Guillaume se redresse avec peine sur les genoux, se retourne et il voit dans la lumière de la lune, Jean qui se moque ouvertement de lui.
Le seigneur se tait. Il veut se lever, ses jambes flageolent, il s’agrippe à la pierre. Il est là, sur les genoux, le visage découvert et de sa voix grave il dit :
– Illusion, vanité, tout n’est que vanité, mon temps est fini, tu as eu raison, Jean, de te moquer de moi. Je me suis battu contre une chimère. Rentre chez toi, va retrouver les tiens, la Pierre m’a parlé. Je m’en vais sur quelque colline, espérant y trouver un peu de paix avant le Grand Voyage.
Jean s’incline profondément.
Guillaume, se débarrasse de sa cuirasse, laisse son épée et s’en va le dos voûté, le pas lent. Au loin, on entend sonner les douze coups de minuit.

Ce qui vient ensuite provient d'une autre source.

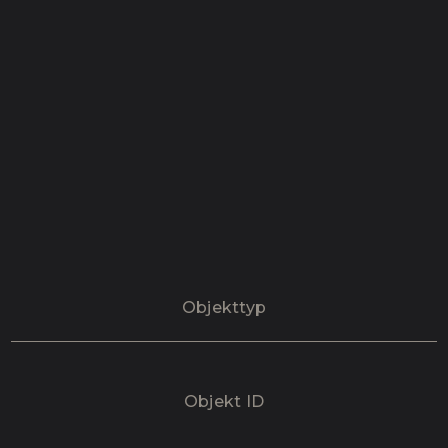
Objekttyp
Objekt ID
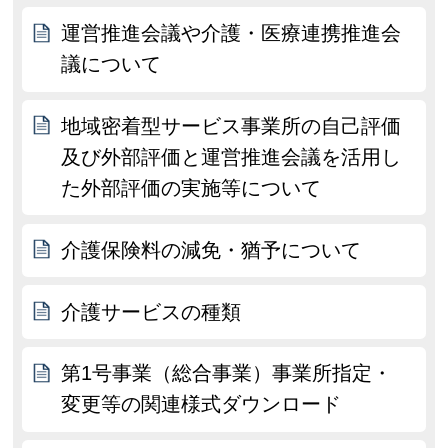
運営推進会議や介護・医療連携推進会
議について
地域密着型サービス事業所の自己評価
及び外部評価と運営推進会議を活用し
た外部評価の実施等について
介護保険料の減免・猶予について
介護サービスの種類
第1号事業（総合事業）事業所指定・
変更等の関連様式ダウンロード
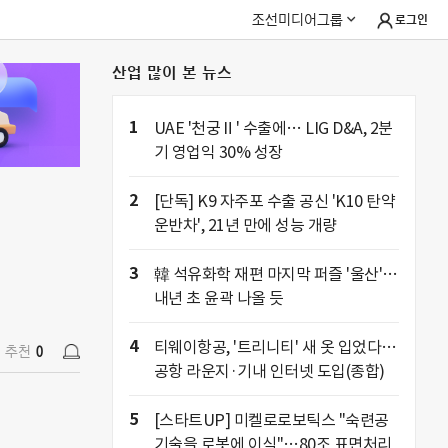
조선미디어그룹
로그인
산업 많이 본 뉴스
추천
0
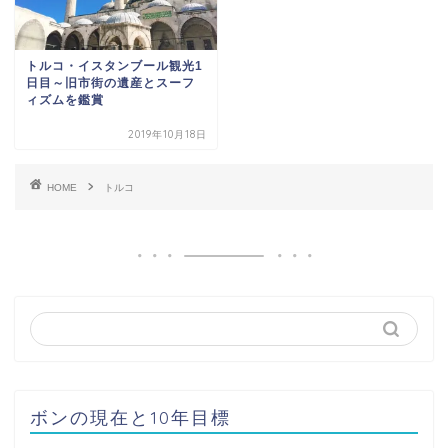
トルコ・イスタンブール観光1
日目～旧市街の遺産とスーフ
ィズムを鑑賞
2019年10月18日
HOME
トルコ
ボンの現在と10年目標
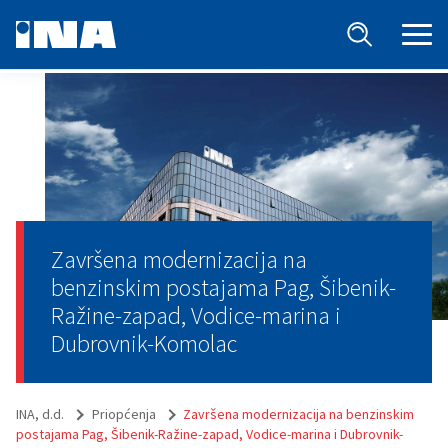
Završena modernizacija na
benzinskim postajama Pag, Šibenik-
Ražine-zapad, Vodice-marina i
Dubrovnik-Komolac
INA, d.d.
Priopćenja
Završena modernizacija na benzinskim
postajama Pag, Šibenik-Ražine-zapad, Vodice-marina i Dubrovnik-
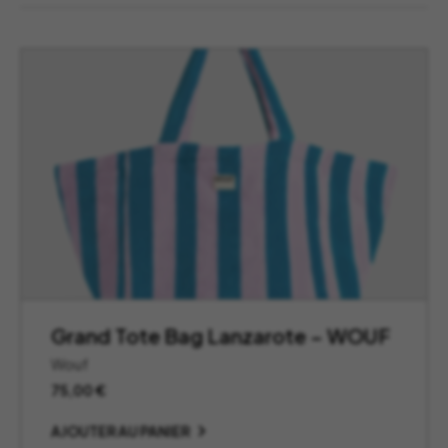
Grand Tote Bag Lanzarote – WOUF
Wouf
75,00
€
AJOUTER AU PANIER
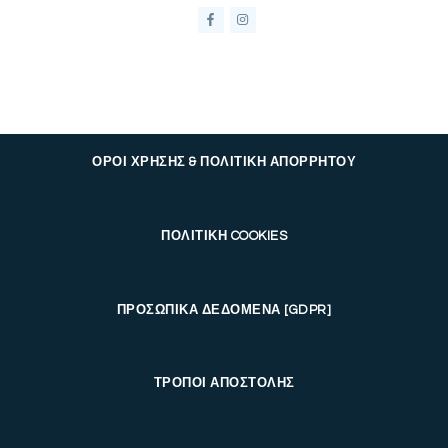
ΟΡΟΙ ΧΡΗΣΗΣ & ΠΟΛΙΤΙΚΗ ΑΠΟΡΡΗΤΟΥ
ΠΟΛΙΤΙΚΗ COOKIES
ΠΡΟΣΩΠΙΚΑ ΔΕΔΟΜΕΝΑ [GDPR]
ΤΡΟΠΟΙ ΑΠΟΣΤΟΛΗΣ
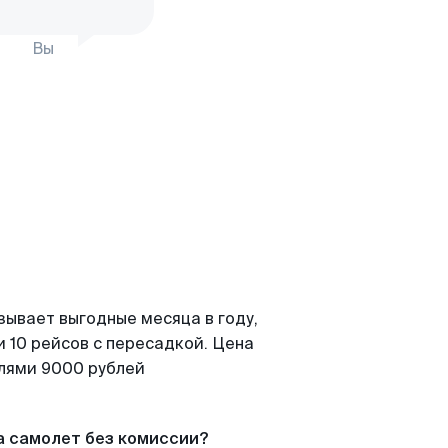
Вы
зывает выгодные месяца в году,
 10 рейсов с пересадкой. Цена
елями 9000 рублей
а самолет без комиссии?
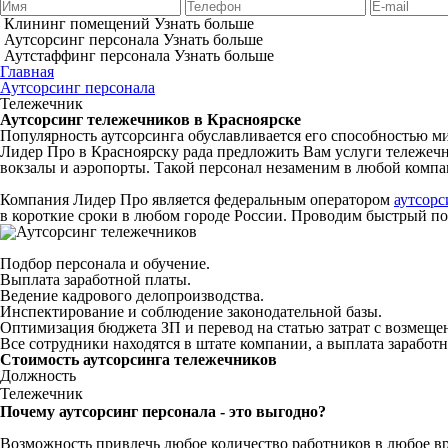
Клининг помещений
Узнать больше
Аутсорсинг персонала
Узнать больше
Аутстаффинг персонала
Узнать больше
Главная
Аутсорсинг персонала
Тележечник
Аутсорсинг тележечников в Красноярске
Популярность аутсорсинга обуславливается его способностью м
Лидер Про в Красноярску рада предложить Вам услуги тележечни
вокзалы и аэропорты. Такой персонал незаменим в любой компани
Компания Лидер Про является федеральным оператором
аутсорс
в короткие сроки в любом городе России. Проводим быстрый по
Подбор персонала и обучение.
Выплата заработной платы.
Ведение кадрового делопроизводства.
Инспектирование и соблюдение законодательной базы.
Оптимизация бюджета ЗП и перевод на статью затрат с возмещ
Все сотрудники находятся в штате компании, а выплата заработ
Стоимость аутсорсинга тележечников
Должность
Тележечник
Почему аутсорсинг персонала - это выгодно?
Возможность привлечь любое количество работников в любое в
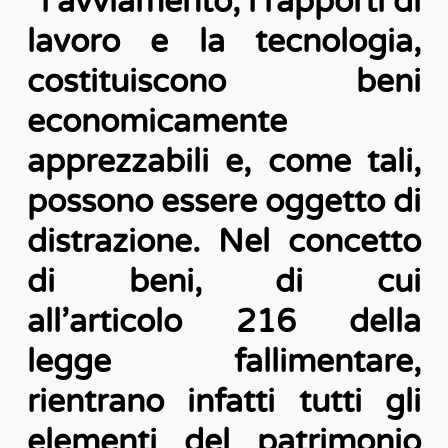
“l’avviamento, i rapporti di
lavoro e la tecnologia,
costituiscono beni
economicamente
apprezzabili e, come tali,
possono essere oggetto di
distrazione. Nel concetto
di beni, di cui
all’articolo
216 della
legge fallimentare
,
rientrano infatti tutti gli
elementi del patrimonio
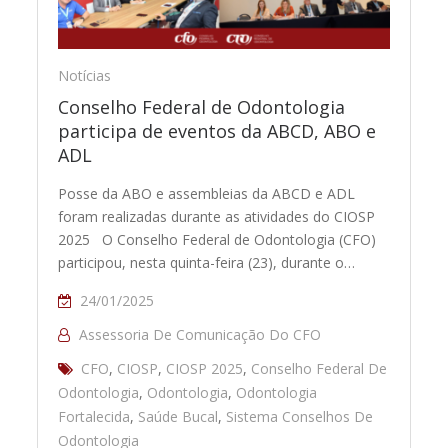
Notícias
Conselho Federal de Odontologia
participa de eventos da ABCD, ABO e
ADL
Posse da ABO e assembleias da ABCD e ADL
foram realizadas durante as atividades do CIOSP
2025 O Conselho Federal de Odontologia (CFO)
participou, nesta quinta-feira (23), durante o…
24/01/2025
Assessoria De Comunicação Do CFO
CFO
,
CIOSP
,
CIOSP 2025
,
Conselho Federal De
Odontologia
,
Odontologia
,
Odontologia
Fortalecida
,
Saúde Bucal
,
Sistema Conselhos De
Odontologia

Quand son ombre a disparu, la Pierre, el Pîre, se met à vibrer, un bruit sourd fait trembler la terre. Elle frémit, secoue sa torpeur, gronde, la voilà qui se lève ! Jean est là sur le chemin les yeux écarquillés, la bouche ouverte, les yeux brillants, comme un enfant qui voit enfin ce qu’il a toujours rêvé voir : des dizaines et des dizaines de petits êtres, des nutons, s’échappent et emmènent Jean dans une folle danse sous le clair de lune.
Voilà l’histoire de Jean le meunier et Guillaume seigneur de Beaurieux, qu’on ne raconte guère dans les livres d’histoire.
Pourtant depuis lors, aux douze coups de minuit de l’église de Court-Saint-Etienne, on raconte qu’el Pire se retourne, faisant apparaitre nutons, gnomes, lutins et fées et que là, les histoires cachées, celles des victoires humbles des petits sur les grands de ce monde se racontent.
Il suffit d’être patient, d’avoir l’oreille fine.